▸ **Work item**
The required result is each line of the entries below containing the string "Move".

************

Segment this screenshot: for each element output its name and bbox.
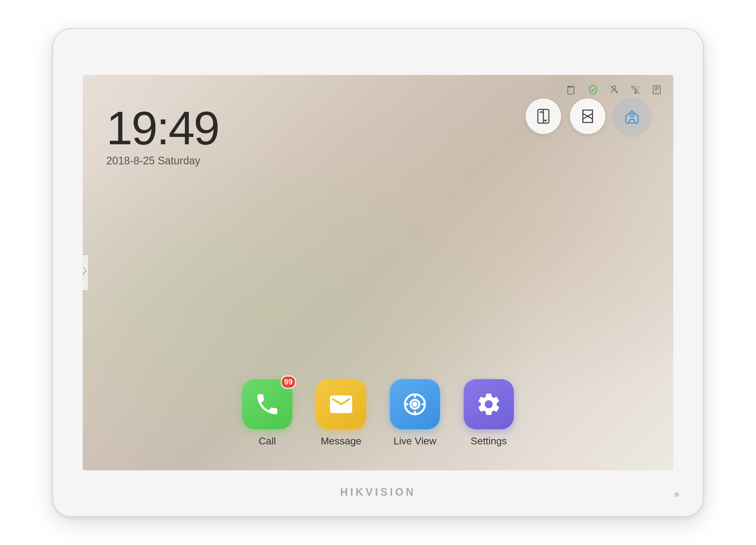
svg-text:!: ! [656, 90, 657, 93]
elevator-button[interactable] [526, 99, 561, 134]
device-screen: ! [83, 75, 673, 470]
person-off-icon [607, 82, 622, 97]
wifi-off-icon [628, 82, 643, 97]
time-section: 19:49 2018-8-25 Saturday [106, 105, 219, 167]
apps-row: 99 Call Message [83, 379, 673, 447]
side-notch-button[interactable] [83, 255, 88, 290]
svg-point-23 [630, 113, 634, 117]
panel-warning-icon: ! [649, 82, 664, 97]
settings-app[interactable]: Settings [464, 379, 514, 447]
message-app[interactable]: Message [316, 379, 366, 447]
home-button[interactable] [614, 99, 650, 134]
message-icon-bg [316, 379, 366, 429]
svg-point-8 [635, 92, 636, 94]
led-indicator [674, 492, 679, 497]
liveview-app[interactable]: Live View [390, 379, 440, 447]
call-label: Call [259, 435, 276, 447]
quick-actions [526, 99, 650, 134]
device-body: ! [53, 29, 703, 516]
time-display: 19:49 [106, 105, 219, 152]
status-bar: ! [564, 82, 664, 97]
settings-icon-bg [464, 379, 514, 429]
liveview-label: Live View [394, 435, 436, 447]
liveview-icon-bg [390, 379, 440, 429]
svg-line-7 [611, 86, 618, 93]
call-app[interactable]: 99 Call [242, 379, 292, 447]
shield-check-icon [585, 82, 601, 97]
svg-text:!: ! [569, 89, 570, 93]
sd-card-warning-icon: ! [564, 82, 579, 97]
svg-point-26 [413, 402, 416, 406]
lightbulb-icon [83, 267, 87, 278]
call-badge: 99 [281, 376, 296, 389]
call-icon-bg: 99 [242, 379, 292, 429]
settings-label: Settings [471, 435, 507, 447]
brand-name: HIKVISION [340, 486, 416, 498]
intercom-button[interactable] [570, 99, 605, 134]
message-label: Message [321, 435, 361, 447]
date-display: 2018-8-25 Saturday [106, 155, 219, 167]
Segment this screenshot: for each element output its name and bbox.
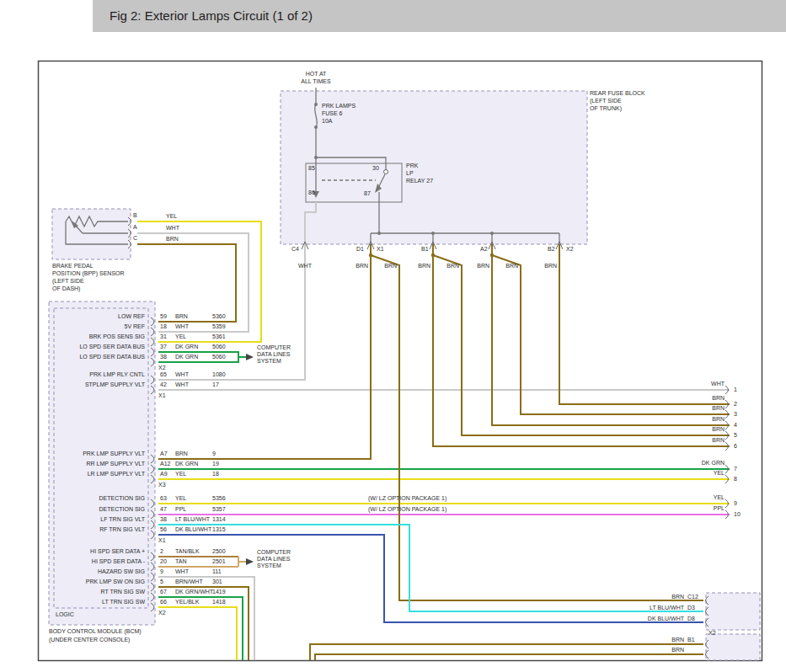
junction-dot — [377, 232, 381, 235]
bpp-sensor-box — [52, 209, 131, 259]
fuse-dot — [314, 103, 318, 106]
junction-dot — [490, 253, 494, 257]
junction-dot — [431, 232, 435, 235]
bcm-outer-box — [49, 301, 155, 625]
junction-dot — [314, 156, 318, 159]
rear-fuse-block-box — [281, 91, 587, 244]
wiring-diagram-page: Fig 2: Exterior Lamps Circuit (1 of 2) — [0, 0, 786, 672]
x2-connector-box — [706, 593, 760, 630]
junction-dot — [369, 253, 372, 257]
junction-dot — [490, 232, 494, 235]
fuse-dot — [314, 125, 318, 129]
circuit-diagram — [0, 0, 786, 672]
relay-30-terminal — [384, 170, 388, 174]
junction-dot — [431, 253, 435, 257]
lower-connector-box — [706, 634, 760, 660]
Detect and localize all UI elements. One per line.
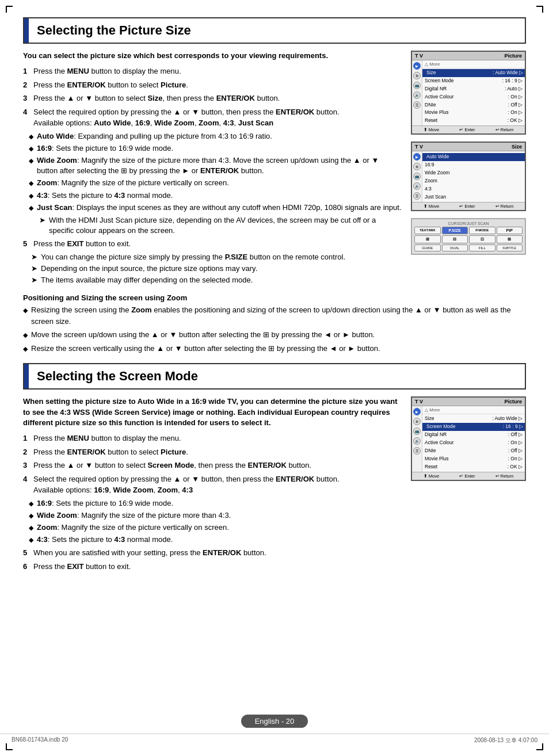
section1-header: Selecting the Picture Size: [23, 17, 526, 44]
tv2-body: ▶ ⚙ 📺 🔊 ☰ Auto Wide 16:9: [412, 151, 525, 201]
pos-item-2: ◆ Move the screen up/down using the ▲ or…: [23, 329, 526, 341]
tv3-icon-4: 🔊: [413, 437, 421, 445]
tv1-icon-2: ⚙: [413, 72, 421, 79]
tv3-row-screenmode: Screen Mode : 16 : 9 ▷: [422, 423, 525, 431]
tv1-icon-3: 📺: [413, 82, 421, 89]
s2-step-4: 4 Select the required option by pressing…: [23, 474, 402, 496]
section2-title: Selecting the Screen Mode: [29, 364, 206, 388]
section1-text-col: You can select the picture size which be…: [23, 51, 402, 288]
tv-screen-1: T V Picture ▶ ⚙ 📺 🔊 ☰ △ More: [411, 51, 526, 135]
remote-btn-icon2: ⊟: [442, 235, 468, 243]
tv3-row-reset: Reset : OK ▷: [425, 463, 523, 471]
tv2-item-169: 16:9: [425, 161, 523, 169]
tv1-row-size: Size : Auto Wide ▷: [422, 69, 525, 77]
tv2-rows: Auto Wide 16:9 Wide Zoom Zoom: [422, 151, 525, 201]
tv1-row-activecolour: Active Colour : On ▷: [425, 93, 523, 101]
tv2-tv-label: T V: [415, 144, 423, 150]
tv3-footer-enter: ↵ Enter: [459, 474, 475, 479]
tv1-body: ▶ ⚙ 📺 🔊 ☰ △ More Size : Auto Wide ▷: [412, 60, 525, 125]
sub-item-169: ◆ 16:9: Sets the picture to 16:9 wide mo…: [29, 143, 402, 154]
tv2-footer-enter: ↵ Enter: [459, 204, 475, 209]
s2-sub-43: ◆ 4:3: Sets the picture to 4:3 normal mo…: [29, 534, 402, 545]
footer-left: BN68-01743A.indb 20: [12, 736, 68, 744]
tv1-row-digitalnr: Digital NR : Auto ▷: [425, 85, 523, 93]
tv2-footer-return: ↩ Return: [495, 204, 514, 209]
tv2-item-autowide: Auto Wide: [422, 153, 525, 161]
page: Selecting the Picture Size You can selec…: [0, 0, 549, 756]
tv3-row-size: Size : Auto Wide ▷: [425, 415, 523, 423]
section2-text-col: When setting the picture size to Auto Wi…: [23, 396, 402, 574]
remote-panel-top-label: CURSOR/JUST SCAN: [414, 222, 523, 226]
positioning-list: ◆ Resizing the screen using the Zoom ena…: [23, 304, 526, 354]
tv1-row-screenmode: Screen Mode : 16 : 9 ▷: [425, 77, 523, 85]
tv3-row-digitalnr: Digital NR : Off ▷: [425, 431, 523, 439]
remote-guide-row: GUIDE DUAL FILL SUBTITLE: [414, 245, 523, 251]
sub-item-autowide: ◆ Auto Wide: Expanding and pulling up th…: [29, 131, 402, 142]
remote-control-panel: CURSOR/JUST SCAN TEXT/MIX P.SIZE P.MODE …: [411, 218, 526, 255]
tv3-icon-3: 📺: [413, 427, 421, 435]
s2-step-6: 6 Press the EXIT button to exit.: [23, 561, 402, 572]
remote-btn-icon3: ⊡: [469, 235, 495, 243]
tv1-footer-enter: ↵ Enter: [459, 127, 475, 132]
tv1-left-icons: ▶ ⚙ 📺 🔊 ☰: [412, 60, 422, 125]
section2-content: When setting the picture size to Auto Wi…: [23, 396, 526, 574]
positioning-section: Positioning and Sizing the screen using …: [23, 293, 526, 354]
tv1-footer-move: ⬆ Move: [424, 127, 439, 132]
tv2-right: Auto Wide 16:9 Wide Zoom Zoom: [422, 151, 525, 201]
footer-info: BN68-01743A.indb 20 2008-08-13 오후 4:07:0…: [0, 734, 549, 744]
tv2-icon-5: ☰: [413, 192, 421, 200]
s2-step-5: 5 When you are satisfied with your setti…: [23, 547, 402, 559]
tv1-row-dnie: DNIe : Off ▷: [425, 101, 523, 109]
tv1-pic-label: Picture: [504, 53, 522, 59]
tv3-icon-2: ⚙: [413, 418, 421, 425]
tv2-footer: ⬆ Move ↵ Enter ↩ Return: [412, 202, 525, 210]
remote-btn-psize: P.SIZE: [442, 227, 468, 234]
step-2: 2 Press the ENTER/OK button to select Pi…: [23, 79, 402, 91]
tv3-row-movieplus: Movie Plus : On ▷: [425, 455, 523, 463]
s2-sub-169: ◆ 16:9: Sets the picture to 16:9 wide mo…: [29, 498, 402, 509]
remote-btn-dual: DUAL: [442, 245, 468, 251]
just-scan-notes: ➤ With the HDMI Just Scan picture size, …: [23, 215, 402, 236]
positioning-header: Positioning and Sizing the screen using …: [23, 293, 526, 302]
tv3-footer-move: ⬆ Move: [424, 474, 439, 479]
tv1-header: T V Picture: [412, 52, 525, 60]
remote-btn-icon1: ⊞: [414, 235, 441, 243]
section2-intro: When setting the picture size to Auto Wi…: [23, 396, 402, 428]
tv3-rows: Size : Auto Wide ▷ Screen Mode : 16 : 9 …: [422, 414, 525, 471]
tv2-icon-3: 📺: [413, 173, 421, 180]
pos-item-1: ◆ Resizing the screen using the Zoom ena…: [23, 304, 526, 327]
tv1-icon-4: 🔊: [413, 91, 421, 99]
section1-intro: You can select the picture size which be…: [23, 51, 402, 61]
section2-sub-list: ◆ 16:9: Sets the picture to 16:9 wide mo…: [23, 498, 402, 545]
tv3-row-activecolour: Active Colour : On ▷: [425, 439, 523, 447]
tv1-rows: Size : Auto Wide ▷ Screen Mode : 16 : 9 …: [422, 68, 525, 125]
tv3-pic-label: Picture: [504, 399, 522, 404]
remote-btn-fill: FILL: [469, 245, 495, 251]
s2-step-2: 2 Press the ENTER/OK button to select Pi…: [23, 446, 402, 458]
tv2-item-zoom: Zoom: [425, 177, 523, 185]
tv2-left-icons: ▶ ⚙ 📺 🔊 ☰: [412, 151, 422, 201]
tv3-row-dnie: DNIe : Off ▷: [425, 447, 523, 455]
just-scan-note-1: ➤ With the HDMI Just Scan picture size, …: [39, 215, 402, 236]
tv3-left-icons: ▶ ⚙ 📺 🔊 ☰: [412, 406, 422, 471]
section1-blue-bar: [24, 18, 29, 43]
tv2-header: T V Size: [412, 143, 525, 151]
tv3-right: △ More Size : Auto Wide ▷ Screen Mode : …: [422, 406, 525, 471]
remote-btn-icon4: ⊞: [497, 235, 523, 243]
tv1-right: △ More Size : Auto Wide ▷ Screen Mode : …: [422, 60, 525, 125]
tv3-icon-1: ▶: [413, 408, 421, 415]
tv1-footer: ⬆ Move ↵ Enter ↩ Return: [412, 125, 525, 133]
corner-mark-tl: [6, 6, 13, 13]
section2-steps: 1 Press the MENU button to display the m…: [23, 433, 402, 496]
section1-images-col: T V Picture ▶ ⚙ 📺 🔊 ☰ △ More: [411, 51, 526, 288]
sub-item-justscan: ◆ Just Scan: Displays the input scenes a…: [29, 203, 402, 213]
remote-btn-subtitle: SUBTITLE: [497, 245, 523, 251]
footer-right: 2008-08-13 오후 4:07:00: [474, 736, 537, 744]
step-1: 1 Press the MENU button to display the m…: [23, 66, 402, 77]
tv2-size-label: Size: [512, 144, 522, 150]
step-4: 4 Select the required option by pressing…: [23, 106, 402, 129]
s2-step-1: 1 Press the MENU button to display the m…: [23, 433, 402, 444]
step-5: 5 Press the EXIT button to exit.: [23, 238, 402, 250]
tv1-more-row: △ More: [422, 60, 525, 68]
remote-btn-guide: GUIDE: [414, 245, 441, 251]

************

▸ **Exercise answer**
pos-item-2: ◆ Move the screen up/down using the ▲ or…: [23, 329, 526, 341]
tv1-footer-move: ⬆ Move: [424, 127, 439, 132]
tv2-footer: ⬆ Move ↵ Enter ↩ Return: [412, 202, 525, 210]
tv3-footer-move: ⬆ Move: [424, 474, 439, 479]
tv1-footer: ⬆ Move ↵ Enter ↩ Return: [412, 125, 525, 133]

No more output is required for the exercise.